Independence and interdependence, indeed, comprised a key theme of my book on integrated care noted above.


A possible solution then might be to make ‘I statements’ generically intended for anyone ‘affected by dementia’, including a person with dementia or care partner alike. But not even the largest focus group will be able to obtain a list of definitive statements upon which all agree; this reflects the pay-off that often has to be achieved between achieving equality and diversity. And thought diversity is not only to be expected, but to be positively encouraged, arguably in people with dementia and care partners to maximise opportunities for the future and to build up resilience generally.

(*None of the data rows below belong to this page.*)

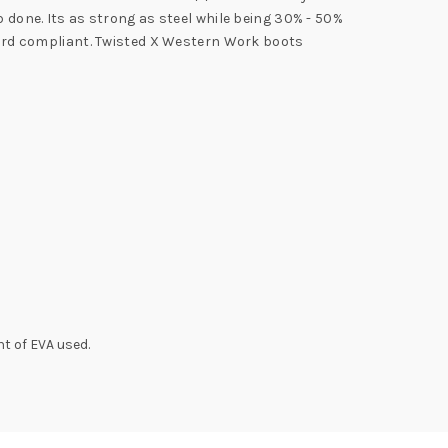
b done. Its as strong as steel while being 30% - 50%
azard compliant. Twisted X Western Work boots
t of EVA used.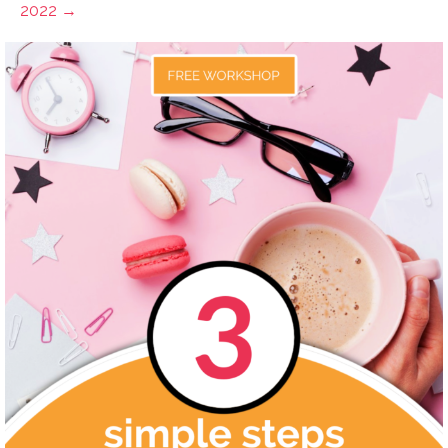
2022 →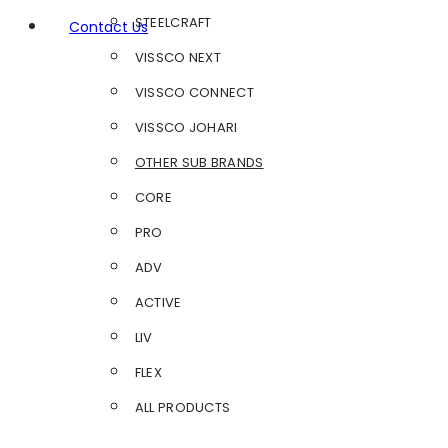
STEELCRAFT
Contact Us
VISSCO NEXT
VISSCO CONNECT
VISSCO JOHARI
OTHER SUB BRANDS
CORE
PRO
ADV
ACTIVE
LIV
FLEX
ALL PRODUCTS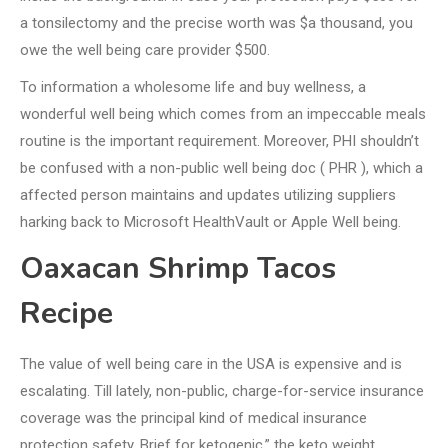
a tonsilectomy and the precise worth was $a thousand, you
owe the well being care provider $500.
To information a wholesome life and buy wellness, a
wonderful well being which comes from an impeccable meals
routine is the important requirement. Moreover, PHI shouldn’t
be confused with a non-public well being doc ( PHR ), which a
affected person maintains and updates utilizing suppliers
harking back to Microsoft HealthVault or Apple Well being.
Oaxacan Shrimp Tacos
Recipe
The value of well being care in the USA is expensive and is
escalating. Till lately, non-public, charge-for-service insurance
coverage was the principal kind of medical insurance
protection safety. Brief for ketogenic,” the keto weight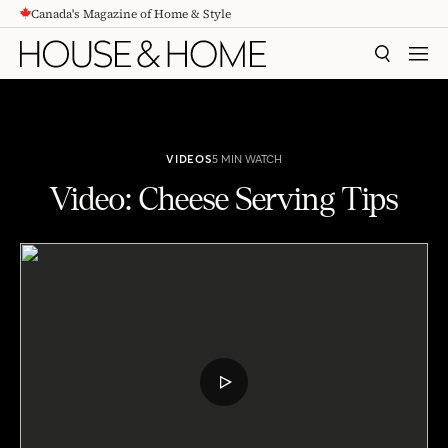
Canada's Magazine of Home & Style
CONTENT
SEARCH
MEN
VIDEOS
5 MIN WATCH
Video: Cheese Serving Tips
Video: Cheese Serving Tips
PLAY
VIDEO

But I strongly agree with the methodology and the purpose of the “I statements”, and the mere process of engagement and empowerment of people living with dementia and care partners itself is a potentially beneficial one, irrespective of whether the statements indeed have any force. They certainly give some structure to policy aims, but for me it could be a case of the tail wagging the dog as most of the policy climate is there in the global literature and the ‘I statements’ merely are sampling the weather? The crunch question is whether the statements most benefit the person with dementia, the carer, the hosting organisation or none of the above?

Or is it that the ‘I statements’ are making the weather? Whatever, the Alzheimer’s Society and Dementia Action Alliance must be congratulated for an outstanding contribution to dementia, for this.